There are only a couple of errors that get detected during scanning: unterminated strings and unrecognized characters. In jlox, the scanner reports those itself. In clox, the scanner produces a synthetic “error” token for that error and passes it over to the compiler. This way, the compiler knows an error occurred and can kick off error recovery before reporting it.
The novel part in clox’s Token type is how it represents the lexeme. In jlox, each Token stored the lexeme as its own separate little Java string. If we did that for clox, we’d have to figure out how to manage the memory for those strings. That’s especially hard since we pass tokens by value—multiple tokens could point to the same lexeme string. Ownership gets weird.
Instead, we use the original source string as our character store. We represent a lexeme by a pointer to its first character and the number of characters it contains. This means we don’t need to worry about managing memory for lexemes at all and we can freely copy tokens around. As long as the main source code string outlives all of the tokens, everything works fine.
16 . 2 . 1Scanning tokens
We’re ready to scan some tokens. We’ll work our way up to the complete implementation, starting with this:
add after initScanner()
Token scanToken() { scanner.start = scanner.current; if (isAtEnd()) return makeToken(TOKEN_EOF); return errorToken("Unexpected character."); }
Since each call to this function scans a complete token, we know we are at the
beginning of a new token when we enter the function. Thus, we set
scanner.start
to point to the current character so we remember where the
lexeme we’re about to scan starts.
Then we check to see if we’ve reached the end of the source code. If so, we return an EOF token and stop. This is a sentinel value that signals to the compiler to stop asking for more tokens.

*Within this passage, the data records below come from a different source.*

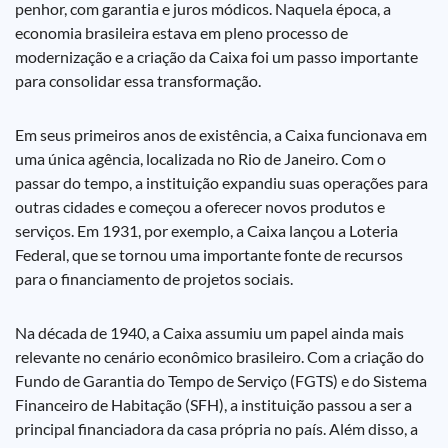
penhor, com garantia e juros módicos. Naquela época, a
economia brasileira estava em pleno processo de
modernização e a criação da Caixa foi um passo importante
para consolidar essa transformação.
Em seus primeiros anos de existência, a Caixa funcionava em
uma única agência, localizada no Rio de Janeiro. Com o
passar do tempo, a instituição expandiu suas operações para
outras cidades e começou a oferecer novos produtos e
serviços. Em 1931, por exemplo, a Caixa lançou a Loteria
Federal, que se tornou uma importante fonte de recursos
para o financiamento de projetos sociais.
Na década de 1940, a Caixa assumiu um papel ainda mais
relevante no cenário econômico brasileiro. Com a criação do
Fundo de Garantia do Tempo de Serviço (FGTS) e do Sistema
Financeiro de Habitação (SFH), a instituição passou a ser a
principal financiadora da casa própria no país. Além disso, a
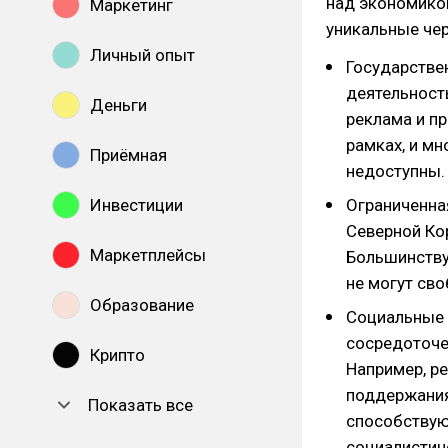
над экономикой
Маркетинг
уникальные чер
Личный опыт
Государстве
деятельность
Деньги
реклама и п
рамках, и мн
Приёмная
недоступны.
Инвестиции
Ограниченная
Северной Ко
Маркетплейсы
Большинству
не могут сво
Образование
Социальные 
сосредоточе
Крипто
Например, р
поддержания
Показать все
способствую
социалистич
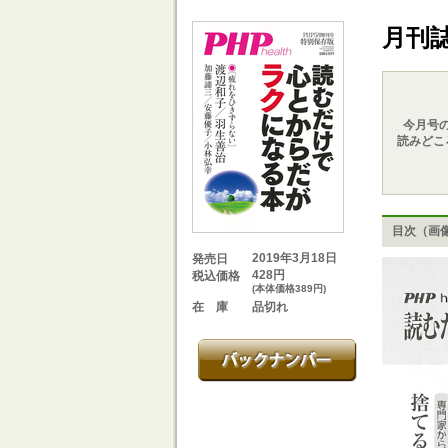
月刊
今月号
読みどこ
目次（画
2019年3月18日
発売日
428円
税込価格
(本体価格389円)
品切れ
在 庫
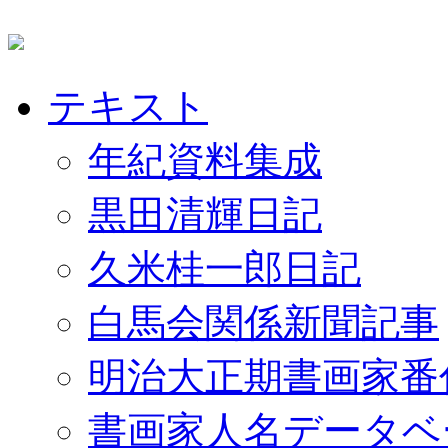
テキスト
年紀資料集成
黒田清輝日記
久米桂一郎日記
白馬会関係新聞記事
明治大正期書画家番
書画家人名データベ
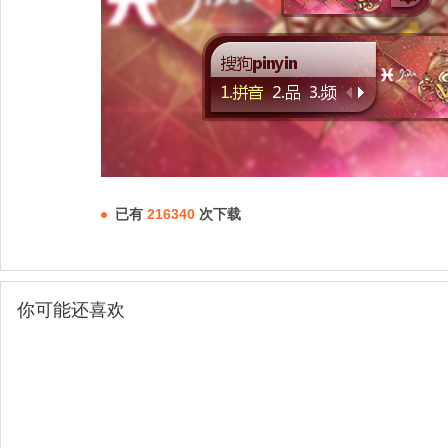
已有
216340
次下载
你可能还喜欢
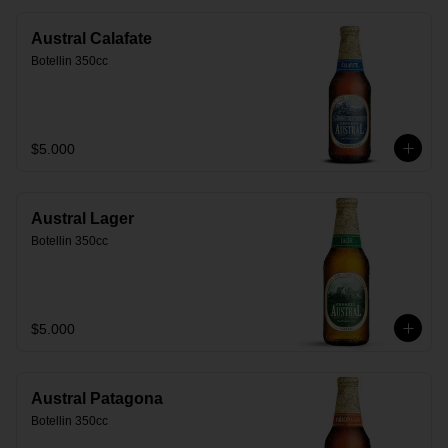
Austral Calafate
Botellin 350cc
$5.000
Austral Lager
Botellin 350cc
$5.000
Austral Patagona
Botellin 350cc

If we aren’t at the end, we do some . . . stuff . . . to scan the next token. But we haven’t written that code yet. We’ll get to that soon. If that code doesn’t successfully scan and return a token, then we reach the end of the function. That must mean we’re at a character that the scanner can’t recognize, so we return an error token for that.
This function relies on a couple of helpers, most of which are familiar from jlox. First up:
add after initScanner()
static bool isAtEnd() { return *scanner.current == '\0'; }
We require the source string to be a good null-terminated C string. If the current character is the null byte, then we’ve reached the end.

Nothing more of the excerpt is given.